** Data to process follows **

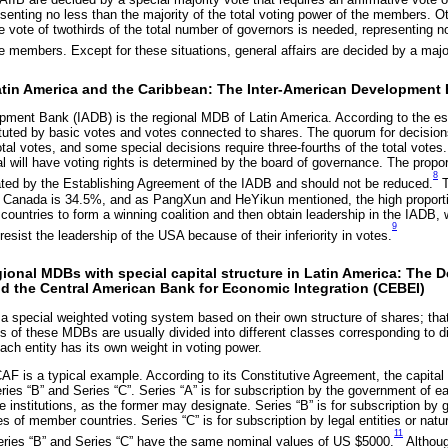
senting no less than the majority of the total voting power of the members. O
ve vote of twothirds of the total number of governors is needed, representing no
he members. Except for these situations, general affairs are decided by a major
Latin America and the Caribbean: The Inter-American Development
pment Bank (IADB) is the regional MDB of Latin America. According to the es
tuted by basic votes and votes connected to shares. The quorum for decisions
total votes, and some special decisions require three-fourths of the total vote
l will have voting rights is determined by the board of governance. The propor
8
ated by the Establishing Agreement of the IADB and should not be reduced.
T
 Canada is 34.5%, and as PangXun and HeYikun mentioned, the high proporti
 countries to form a winning coalition and then obtain leadership in the IADB,
9
 resist the leadership of the USA because of their inferiority in votes.
ional MDBs with special capital structure in Latin America: The
d the Central American Bank for Economic Integration (CEBEI)
pecial weighted voting system based on their own structure of shares; that i
 of these MDBs are usually divided into different classes corresponding to di
each entity has its own weight in voting power.
F is a typical example. According to its Constitutive Agreement, the capital o
eries “B” and Series “C”. Series “A” is for subscription by the government of
te institutions, as the former may designate. Series “B” is for subscription by
ies of member countries. Series “C” is for subscription by legal entities or nat
11
ries “B” and Series “C” have the same nominal values of US $5000.
Althoug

** End of Data to process **

__What is needed__:
Copy each line from the records above that includes the string "special".

__Exercise response__:
total votes, and some special decisions require three-fourths of the total vote
ional MDBs with special capital structure in Latin America: The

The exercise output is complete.